Property owners claim they need to refuse benefit claimants for financial stability (e.g. Property Investment Project’s Landlord Blog at http://tinyurl.com/RefuseDSS) or because they are perceived as a risk to the property (Lawrenson, 2012). Conversely, some argue that ‘No DSS’ clauses are discriminatory and thus illegal (e.g. blog by Johnny Void, http://tinyurl.com/JVoid). Under the Equality Act (2010), indirect discrimination on the grounds of disability is illegal. Indirect discrimination is the situation in which, when a rule or policy (for example) is enforced uniformly but has a negative effect on particular groups, putting them at a particular disadvantage.

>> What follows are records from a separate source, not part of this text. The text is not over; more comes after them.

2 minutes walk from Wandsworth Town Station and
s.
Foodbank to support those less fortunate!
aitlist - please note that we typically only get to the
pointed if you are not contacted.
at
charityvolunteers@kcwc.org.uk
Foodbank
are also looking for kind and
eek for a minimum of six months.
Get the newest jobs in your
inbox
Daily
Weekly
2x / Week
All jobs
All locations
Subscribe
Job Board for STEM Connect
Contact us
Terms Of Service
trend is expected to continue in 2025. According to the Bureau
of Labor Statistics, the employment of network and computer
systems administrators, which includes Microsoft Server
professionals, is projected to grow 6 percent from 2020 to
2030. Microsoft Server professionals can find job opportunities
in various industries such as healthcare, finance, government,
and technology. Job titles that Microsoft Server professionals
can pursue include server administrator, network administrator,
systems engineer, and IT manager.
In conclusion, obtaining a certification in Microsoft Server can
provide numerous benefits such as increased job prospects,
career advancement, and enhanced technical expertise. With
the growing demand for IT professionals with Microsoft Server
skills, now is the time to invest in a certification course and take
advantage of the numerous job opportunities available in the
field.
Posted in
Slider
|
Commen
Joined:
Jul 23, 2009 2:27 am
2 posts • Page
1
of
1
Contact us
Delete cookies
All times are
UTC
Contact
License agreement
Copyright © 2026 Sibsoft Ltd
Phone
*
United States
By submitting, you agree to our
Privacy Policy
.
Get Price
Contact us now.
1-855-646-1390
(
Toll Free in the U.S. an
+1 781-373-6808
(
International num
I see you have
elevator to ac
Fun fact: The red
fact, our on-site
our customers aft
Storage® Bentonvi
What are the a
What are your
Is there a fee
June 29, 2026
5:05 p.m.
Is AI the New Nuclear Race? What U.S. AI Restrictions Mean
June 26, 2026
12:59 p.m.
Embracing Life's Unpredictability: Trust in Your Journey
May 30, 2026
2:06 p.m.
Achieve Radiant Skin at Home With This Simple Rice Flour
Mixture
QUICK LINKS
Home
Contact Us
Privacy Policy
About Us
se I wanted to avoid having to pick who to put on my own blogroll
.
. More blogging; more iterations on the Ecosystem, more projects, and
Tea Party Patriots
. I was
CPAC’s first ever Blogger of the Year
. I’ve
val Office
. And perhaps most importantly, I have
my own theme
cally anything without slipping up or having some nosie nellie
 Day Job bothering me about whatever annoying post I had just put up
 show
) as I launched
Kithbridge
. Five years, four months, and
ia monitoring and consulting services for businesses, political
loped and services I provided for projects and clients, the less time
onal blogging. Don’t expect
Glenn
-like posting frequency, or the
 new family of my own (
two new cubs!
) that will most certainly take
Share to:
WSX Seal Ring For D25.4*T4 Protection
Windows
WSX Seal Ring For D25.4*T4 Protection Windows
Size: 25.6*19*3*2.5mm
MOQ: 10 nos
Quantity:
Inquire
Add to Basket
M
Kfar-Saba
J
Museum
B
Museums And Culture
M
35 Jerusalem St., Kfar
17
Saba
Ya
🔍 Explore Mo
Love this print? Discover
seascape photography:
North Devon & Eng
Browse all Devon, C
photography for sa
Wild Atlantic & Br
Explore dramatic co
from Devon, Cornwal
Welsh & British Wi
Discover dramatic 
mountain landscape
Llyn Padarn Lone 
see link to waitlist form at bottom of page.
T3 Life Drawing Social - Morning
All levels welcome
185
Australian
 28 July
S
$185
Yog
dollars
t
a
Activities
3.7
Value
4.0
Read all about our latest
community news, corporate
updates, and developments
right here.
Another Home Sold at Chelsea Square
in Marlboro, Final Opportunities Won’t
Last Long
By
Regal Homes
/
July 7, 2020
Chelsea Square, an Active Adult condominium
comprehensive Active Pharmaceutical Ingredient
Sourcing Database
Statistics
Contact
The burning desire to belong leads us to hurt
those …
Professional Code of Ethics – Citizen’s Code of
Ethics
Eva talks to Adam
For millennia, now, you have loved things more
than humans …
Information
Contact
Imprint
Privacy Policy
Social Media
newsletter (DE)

As there has been little to no academic or legal work on this topic and the existing evidence is anecdotal, the purpose of this study is to establish whether disabled truly people face greater difficulty than non-disabled people in the private rental market due to ‘No DSS’ clauses, and whether this causes harm.


Ethical Considerations

As I am not affiliated with any institution, I was not able to get approval from an Ethics Review Board for this project. However, the project was carried out according to the principles of the British Psychological Society, my accrediting body. To ensure security and anonymity for participants, limited data was collected and links to appropriate services (eg housing organisations) were provided.


521 participants completed one of two online surveys. The surveys were advertised on social networks in multiple ways to encourage responses from disabled and non-disabled people. Respondents were encouraged to share the surveys. Thus, participants were recruited by snowball and convenience sampling. 115 participants provided age data. Counts of responses are shown in Table 1.

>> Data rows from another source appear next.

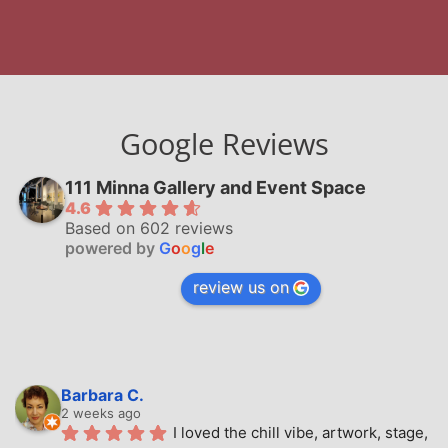
Google Reviews
111 Minna Gallery and Event Space
4.6
Based on 602 reviews
powered by
G
o
o
g
l
e
review us on
Barbara C.
2 weeks ago
I loved the chill vibe, artwork, stage, 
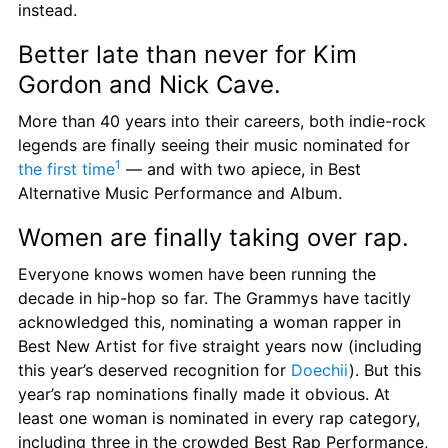
instead.
Better late than never for Kim 
Gordon and Nick Cave.
More than 40 years into their careers, both indie-rock 
legends are finally seeing their music nominated for 
1
the first time
 — and with two apiece, in Best 
Alternative Music Performance and Album.
Women are finally taking over rap.
Everyone knows women have been running the 
decade in hip-hop so far. The Grammys have tacitly 
acknowledged this, nominating a woman rapper in 
Best New Artist for five straight years now (including 
this year’s deserved recognition for 
Doechii
). But this 
year’s rap nominations finally made it obvious. At 
least one woman is nominated in every rap category, 
including three in the crowded Best Rap Performance, 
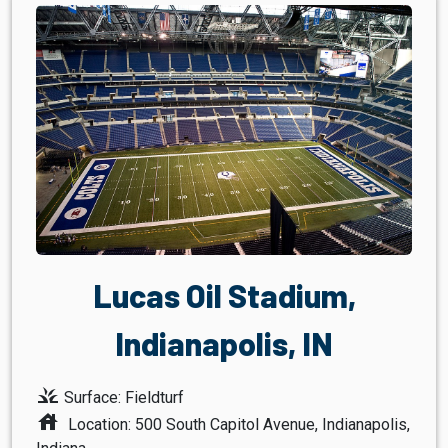
Lucas Oil Stadium,
Indianapolis, IN
grass
Surface: Fieldturf
house
Location: 500 South Capitol Avenue, Indianapolis,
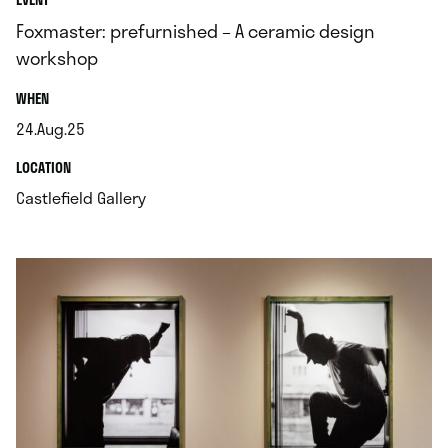
Foxmaster: prefurnished – A ceramic design
workshop
.
WHEN
24.Aug.25
.
.
LOCATION
.
Castlefield Gallery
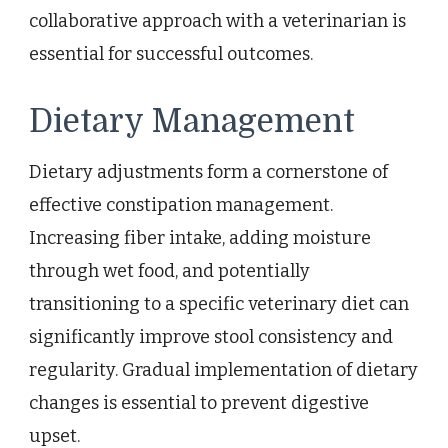
collaborative approach with a veterinarian is
essential for successful outcomes.
Dietary Management
Dietary adjustments form a cornerstone of
effective constipation management.
Increasing fiber intake, adding moisture
through wet food, and potentially
transitioning to a specific veterinary diet can
significantly improve stool consistency and
regularity. Gradual implementation of dietary
changes is essential to prevent digestive
upset.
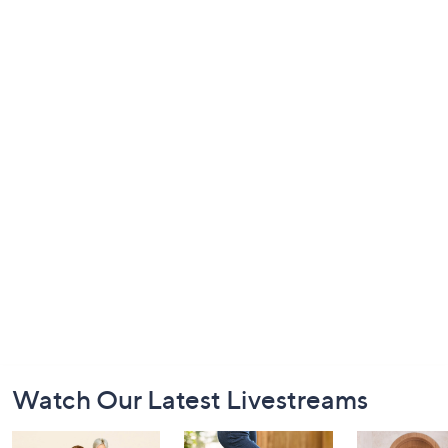
Footer
Watch Our Latest Livestreams
Navigation
and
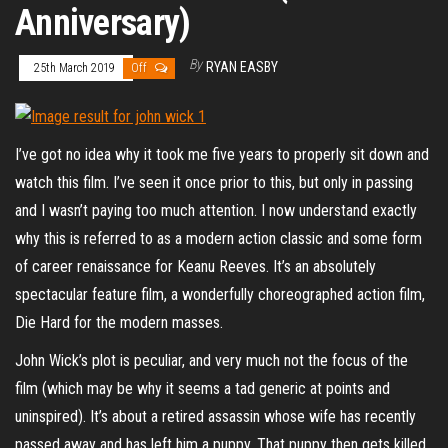
Anniversary)
By
RYAN EASBY
25th March 2019
Off
I’ve got no idea why it took me five years to properly sit down and
watch this film. I’ve seen it once prior to this, but only in passing
and I wasn’t paying too much attention. I now understand exactly
why this is referred to as a modern action classic and some form
of career renaissance for Keanu Reeves. It’s an absolutely
spectacular feature film, a wonderfully choreographed action film,
Die Hard for the modern masses.
John Wick’s plot is peculiar, and very much not the focus of the
film (which may be why it seems a tad generic at points and
uninspired). It’s about a retired assassin whose wife has recently
passed away and has left him a puppy. That puppy then gets killed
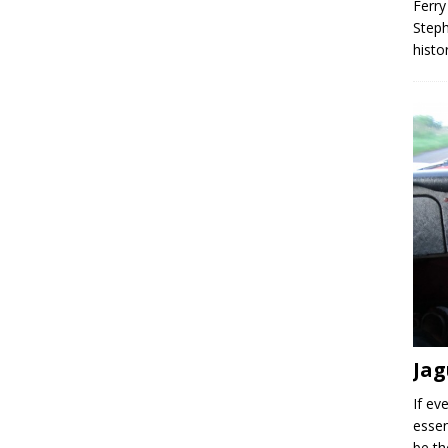
Ferry
Steph
histo
Jag
If ev
essen
be th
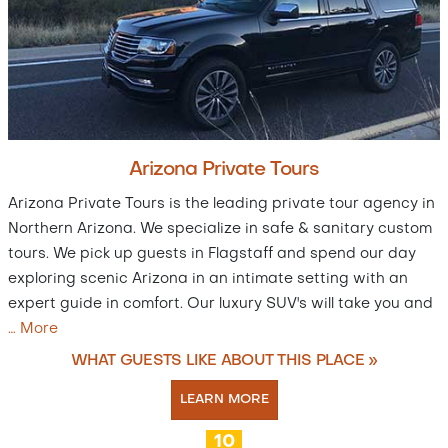
Arizona Private Tours
Arizona Private Tours is the leading private tour agency in
Northern Arizona. We specialize in safe & sanitary custom
tours. We pick up guests in Flagstaff and spend our day
exploring scenic Arizona in an intimate setting with an
expert guide in comfort. Our luxury SUV's will take you and
…
More
WHAT GUESTS LIKE ABOUT THIS PLACE »
LEARN MORE
10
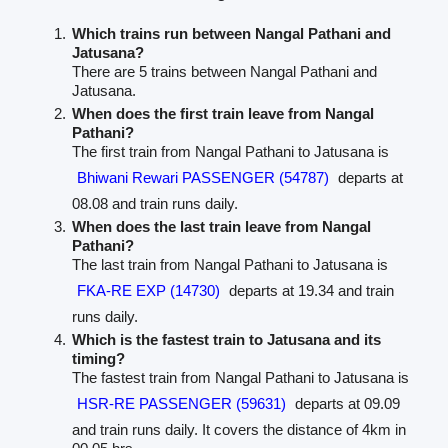
Which trains run between Nangal Pathani and
Jatusana?
There are 5 trains between Nangal Pathani and
Jatusana.
When does the first train leave from Nangal
Pathani?
The first train from Nangal Pathani to Jatusana is
Bhiwani Rewari PASSENGER (54787)
departs at
08.08 and train runs daily.
When does the last train leave from Nangal
Pathani?
The last train from Nangal Pathani to Jatusana is
FKA-RE EXP (14730)
departs at 19.34 and train
runs daily.
Which is the fastest train to Jatusana and its
timing?
The fastest train from Nangal Pathani to Jatusana is
HSR-RE PASSENGER (59631)
departs at 09.09
and train runs daily. It covers the distance of 4km in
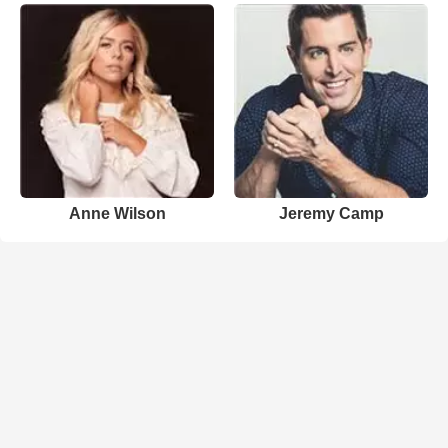
Anne Wilson
Jeremy Camp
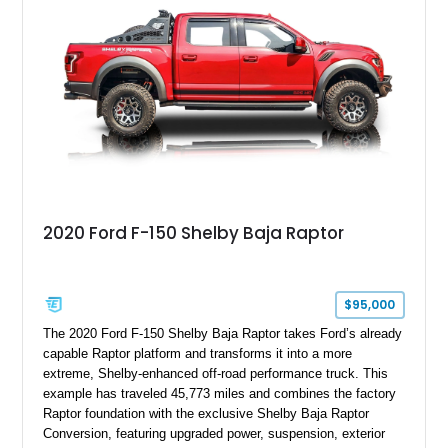
team plaque, over-the-top racing stripes, and unique 50th
Anniversary styling elements.
2020 Ford F-150 Shelby Baja Raptor
$95,000
The 2020 Ford F-150 Shelby Baja Raptor takes Ford’s already
capable Raptor platform and transforms it into a more
extreme, Shelby-enhanced off-road performance truck. This
example has traveled 45,773 miles and combines the factory
Raptor foundation with the exclusive Shelby Baja Raptor
Conversion, featuring upgraded power, suspension, exterior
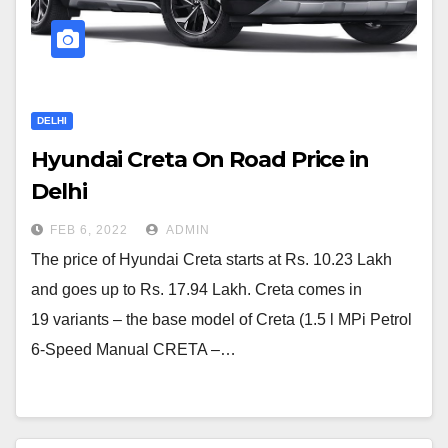
DELHI
Hyundai Creta On Road Price in
Delhi
FEB 6, 2022
ADMIN
The price of Hyundai Creta starts at Rs. 10.23 Lakh
and goes up to Rs. 17.94 Lakh. Creta comes in
19 variants – the base model of Creta (1.5 l MPi Petrol
6-Speed Manual CRETA –…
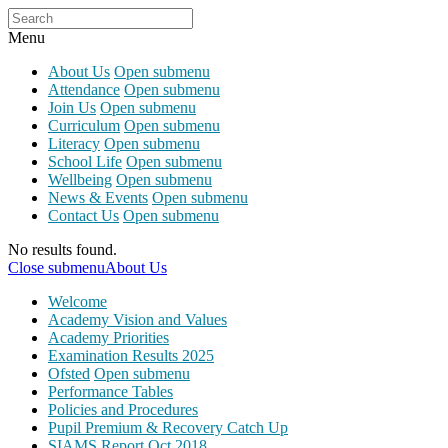
Menu
About Us
Open submenu
Attendance
Open submenu
Join Us
Open submenu
Curriculum
Open submenu
Literacy
Open submenu
School Life
Open submenu
Wellbeing
Open submenu
News & Events
Open submenu
Contact Us
Open submenu
No results found.
Close submenu
About Us
Welcome
Academy Vision and Values
Academy Priorities
Examination Results 2025
Ofsted
Open submenu
Performance Tables
Policies and Procedures
Pupil Premium & Recovery Catch Up
SIAMS Report Oct 2018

Of the 115 participants reporting age, the median for disabled participants was 33 years (N = 38, IQR 9) while for non-disabled participants the median age was 30.50 (N = 77, IQR 16). This difference was not significant (Mann-Whitney U, z = .375, p = .71. There was also no significant difference (z = .272, p = .79) in the median age of benefit claimants (N = 46, Median = 32.50, IQR 15) and non-claimants (N = 69, Median = 33.00, IQR = 10).

Table 1.

Response Frequencies with Percentages

Answer Benefits Disabled Difficulty Harm
  N % N % N % N %
No 311 59.70 375 72.00 338 64.90 374 71.80
Yes 210 40.30 146 28.00 183 35.10 147 28.20



The questionnaire consisted of 8 questions; one multiple choice question to determine which benefits the respondent claims (if any), and a series of mutually exclusive yes-no questions on disability, difficulty due to No DSS clauses, and harm from inappropriate accommodation.  A separate questionnaire asked for age, gender and whether they had completed the previous questionnaire.


The frequencies of responses are shown above in Table 1. From this point, ‘Benefits’ refers to whether the participant claims any benefits, ‘Disabled’ refers to whether the participant identifies as disabled, ‘Difficulty’ refers to whether the participant experienced difficulty finding accommodation due to No DSS policies and ‘Harm’ refers to whether the participant or their household experienced harm from living in unsuitable accommodation when landlords would not consider renting to them due to their circumstances. The three-way (Difficulty x Benefits x Disability, and Harm x Benefits x Disability) contingency tables are shown in Table 2.

Table 2.

Three-Way Contingency Tables

Disabled Benefits Difficulty     Benefits Harm  
No No No Yes     No Yes
    257 23   No 251 29
  Yes 44a 51a   Yes 61a 34a
Yes No 20 11   No 17 14
  Yes 17a 98a   Yes 45a 70a

Notes. a denotes values used to construct Odds Ratios

Loglinear Frequency Analysis

Results of the loglinear frequency analyses (see Tabachnick & Fidell, 2007) of the two contingency tables shown in Table 2 are shown below in Table 3 (for Difficulty) and Table 4 (for Harm). For both Harm and Difficulty, there are significant interactions with disability and ongoing benefit claims. The significant association between disability and difficulty, and disability and harm, remains significant after the effect of benefit claims is removed.

Table 3.

Loglinear Analysis Effects for Difficulty x Benefits x Disability Contingency Table

Effect G2 df p
Three-Way Interaction 375.68 4 <.0001
Benefits x Difficulty 207.70 1 <.0001
Benefits x Disabled 127.12 1 <.0001
Difficulty x Disabled 137.64 1 <.0001
Benefits x Difficulty * 110.92 2 <.0001
Benefits x Disabled * 30.34 2 <.0001
Difficulty x Disabled * 40.86 2 <.0001

Notes. G2 ≈ χ2. * denotes partial relationship with third variable removed.

Table 4.

Loglinear Analysis Results for Harm x Benefits x Disability Contingency Table

Effect G2 df p
Three-Way Interaction 236.74 4 <.0001
Benefits x Harm 76.86 1 <.0001
Benefits x Disabled 124.36 1 <.0001
Harm x Disabled 82.24 1 <.0001
Benefits x Harm * 30.14 2 <.0001
Benefits x Disabled * 77.64 2 <.0001
Harm x Disabled* 35.52 2 <.0001

Notes. G2 ≈ χ2. * denotes partial relationship with third variable removed.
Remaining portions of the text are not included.